#### Your goal
All of the records below are to be printed exactly; the pictures are to be left out.
___ Source records ___
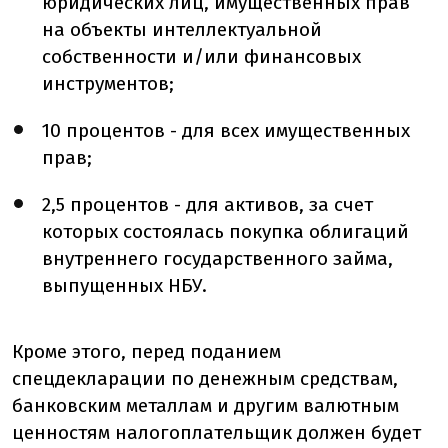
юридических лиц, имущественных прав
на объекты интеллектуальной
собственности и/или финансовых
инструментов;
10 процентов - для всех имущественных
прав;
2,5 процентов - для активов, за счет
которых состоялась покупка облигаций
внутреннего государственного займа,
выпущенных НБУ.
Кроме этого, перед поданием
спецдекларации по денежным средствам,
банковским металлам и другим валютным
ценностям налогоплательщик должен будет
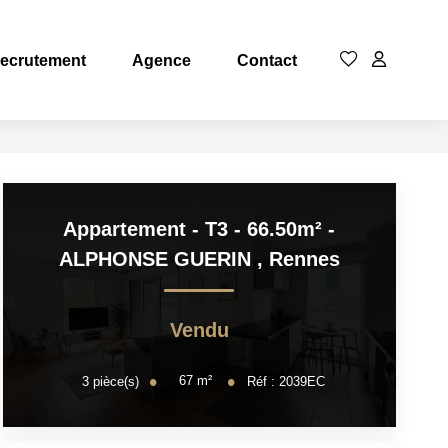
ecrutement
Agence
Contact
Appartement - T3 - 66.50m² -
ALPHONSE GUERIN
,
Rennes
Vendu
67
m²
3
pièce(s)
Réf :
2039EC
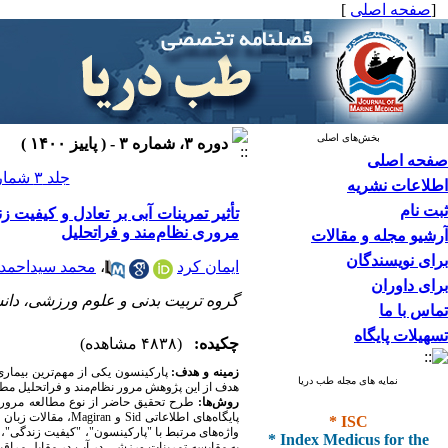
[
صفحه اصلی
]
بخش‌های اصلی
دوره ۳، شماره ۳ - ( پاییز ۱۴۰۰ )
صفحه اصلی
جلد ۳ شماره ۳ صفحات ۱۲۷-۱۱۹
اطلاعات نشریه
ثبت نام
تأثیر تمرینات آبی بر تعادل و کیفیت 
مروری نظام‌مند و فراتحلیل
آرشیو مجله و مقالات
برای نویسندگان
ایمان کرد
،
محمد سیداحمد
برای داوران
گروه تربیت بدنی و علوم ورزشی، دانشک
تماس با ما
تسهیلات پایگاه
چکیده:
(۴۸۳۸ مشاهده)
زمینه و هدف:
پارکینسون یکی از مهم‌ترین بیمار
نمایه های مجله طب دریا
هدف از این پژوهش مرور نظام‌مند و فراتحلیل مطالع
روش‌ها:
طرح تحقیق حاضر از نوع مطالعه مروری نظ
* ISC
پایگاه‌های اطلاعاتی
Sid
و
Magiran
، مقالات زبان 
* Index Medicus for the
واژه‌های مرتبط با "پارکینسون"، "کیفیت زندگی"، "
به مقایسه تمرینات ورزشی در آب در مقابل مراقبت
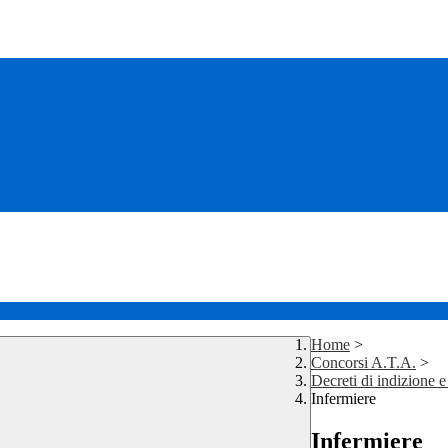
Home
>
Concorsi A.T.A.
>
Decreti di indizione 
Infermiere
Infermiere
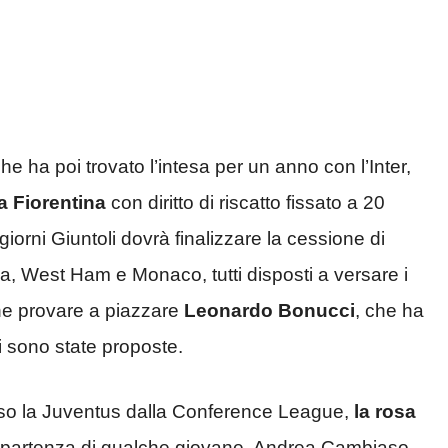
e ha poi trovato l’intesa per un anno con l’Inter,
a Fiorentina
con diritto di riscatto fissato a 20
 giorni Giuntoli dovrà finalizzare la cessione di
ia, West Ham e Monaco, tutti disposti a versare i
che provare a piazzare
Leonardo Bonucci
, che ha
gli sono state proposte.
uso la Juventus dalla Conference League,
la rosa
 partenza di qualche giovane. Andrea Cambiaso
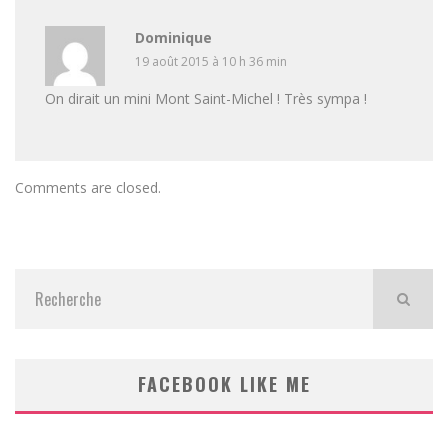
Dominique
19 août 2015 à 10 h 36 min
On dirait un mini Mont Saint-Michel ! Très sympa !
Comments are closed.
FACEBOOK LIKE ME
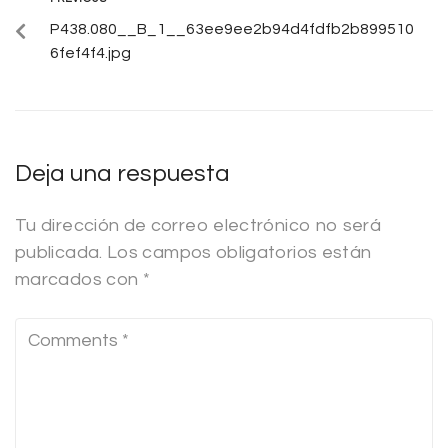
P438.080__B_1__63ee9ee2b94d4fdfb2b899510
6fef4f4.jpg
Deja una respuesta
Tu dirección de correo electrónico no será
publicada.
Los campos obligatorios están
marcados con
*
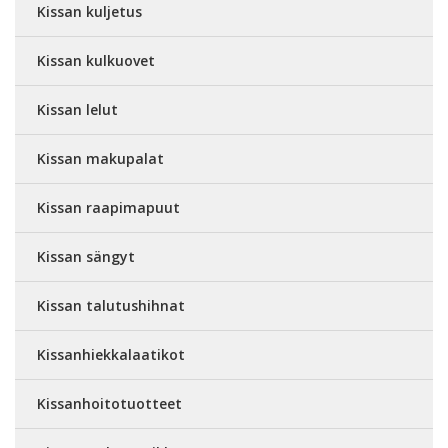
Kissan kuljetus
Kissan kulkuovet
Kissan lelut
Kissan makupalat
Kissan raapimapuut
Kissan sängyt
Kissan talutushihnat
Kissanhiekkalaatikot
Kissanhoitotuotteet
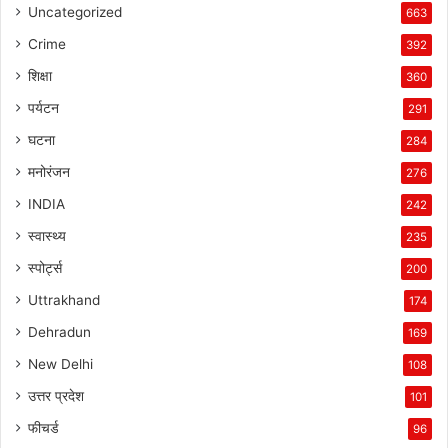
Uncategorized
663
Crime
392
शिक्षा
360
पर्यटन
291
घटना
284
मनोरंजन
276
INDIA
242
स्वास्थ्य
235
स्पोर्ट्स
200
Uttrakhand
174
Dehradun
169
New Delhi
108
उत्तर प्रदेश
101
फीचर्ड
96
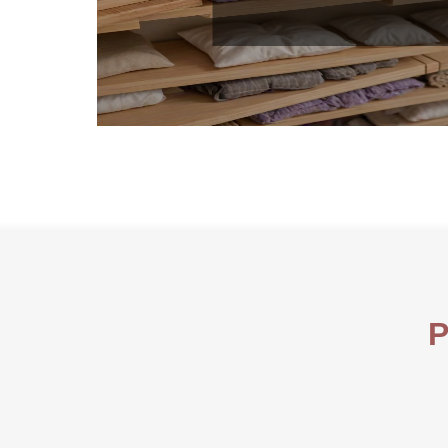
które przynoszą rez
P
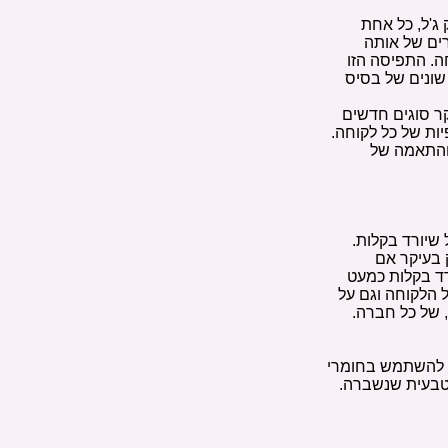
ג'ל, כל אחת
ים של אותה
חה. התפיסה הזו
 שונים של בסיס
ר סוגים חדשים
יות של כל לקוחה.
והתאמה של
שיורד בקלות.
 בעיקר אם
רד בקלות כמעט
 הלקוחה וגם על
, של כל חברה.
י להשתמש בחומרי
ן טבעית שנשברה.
___
#### Answer for the task
юридических лиц, имущественных прав
на объекты интеллектуальной
собственности и/или финансовых
инструментов;
10 процентов - для всех имущественных
прав;
2,5 процентов - для активов, за счет
которых состоялась покупка облигаций
внутреннего государственного займа,
выпущенных НБУ.
Кроме этого, перед поданием
спецдекларации по денежным средствам,
банковским металлам и другим валютным
ценностям налогоплательщик должен будет
ecrutement
Agence
Contact
Appartement - T3 - 66.50m² -
ALPHONSE GUERIN
,
Rennes
Vendu
67
m²
3
pièce(s)
Réf :
2039EC
[
صفحه اصلی
]
بخش‌های اصلی
دوره ۳، شماره ۳ - ( پاییز ۱۴۰۰ )
صفحه اصلی
جلد ۳ شماره ۳ صفحات ۱۲۷-۱۱۹
اطلاعات نشریه
ثبت نام
تأثیر تمرینات آبی بر تعادل و کیفیت 
مروری نظام‌مند و فراتحلیل
آرشیو مجله و مقالات
برای نویسندگان
ایمان کرد
،
محمد سیداحمد
برای داوران
گروه تربیت بدنی و علوم ورزشی، دانشک
تماس با ما
تسهیلات پایگاه
چکیده:
(۴۸۳۸ مشاهده)
زمینه و هدف:
پارکینسون یکی از مهم‌ترین بیمار
نمایه های مجله طب دریا
هدف از این پژوهش مرور نظام‌مند و فراتحلیل مطالع
روش‌ها:
طرح تحقیق حاضر از نوع مطالعه مروری نظ
* ISC
پایگاه‌های اطلاعاتی
Sid
و
Magiran
، مقالات زبان 
* Index Medicus for the
واژه‌های مرتبط با "پارکینسون"، "کیفیت زندگی"، "
به مقایسه تمرینات ورزشی در آب در مقابل مراقبت
Home
>
Concorsi A.T.A.
>
Decreti di indizione 
Infermiere
Infermiere
e ha poi trovato l’intesa per un anno con l’Inter,
a Fiorentina
con diritto di riscatto fissato a 20
 giorni Giuntoli dovrà finalizzare la cessione di
ia, West Ham e Monaco, tutti disposti a versare i
che provare a piazzare
Leonardo Bonucci
, che ha
gli sono state proposte.
uso la Juventus dalla Conference League,
la rosa
 partenza di qualche giovane. Andrea Cambiaso
Dominique
19 août 2015 à 10 h 36 min
On dirait un mini Mont Saint-Michel ! Très sympa !
Comments are closed.
FACEBOOK LIKE ME
P438.080__B_1__63ee9ee2b94d4fdfb2b899510
6fef4f4.jpg
Deja una respuesta
Tu dirección de correo electrónico no será
publicada.
Los campos obligatorios están
marcados con
*
Kissan kuljetus
Kissan kulkuovet
Kissan lelut
Kissan makupalat
Kissan raapimapuut
Kissan sängyt
Kissan talutushihnat
Kissanhiekkalaatikot
Kissanhoitotuotteet
Uncategorized
663
Crime
392
शिक्षा
360
पर्यटन
291
घटना
284
मनोरंजन
276
INDIA
242
स्वास्थ्य
235
स्पोर्ट्स
200
Uttrakhand
174
Dehradun
169
New Delhi
108
उत्तर प्रदेश
101
फीचर्ड
96
które przynoszą rez
P
ג'ל, כל אחת
ים של אותה
חה. התפיסה הזו
 שונים של בסיס
ר סוגים חדשים
יות של כל לקוחה.
והתאמה של
שיורד בקלות.
 בעיקר אם
רד בקלות כמעט
 הלקוחה וגם על
, של כל חברה.
י להשתמש בחומרי
ן טבעית שנשברה.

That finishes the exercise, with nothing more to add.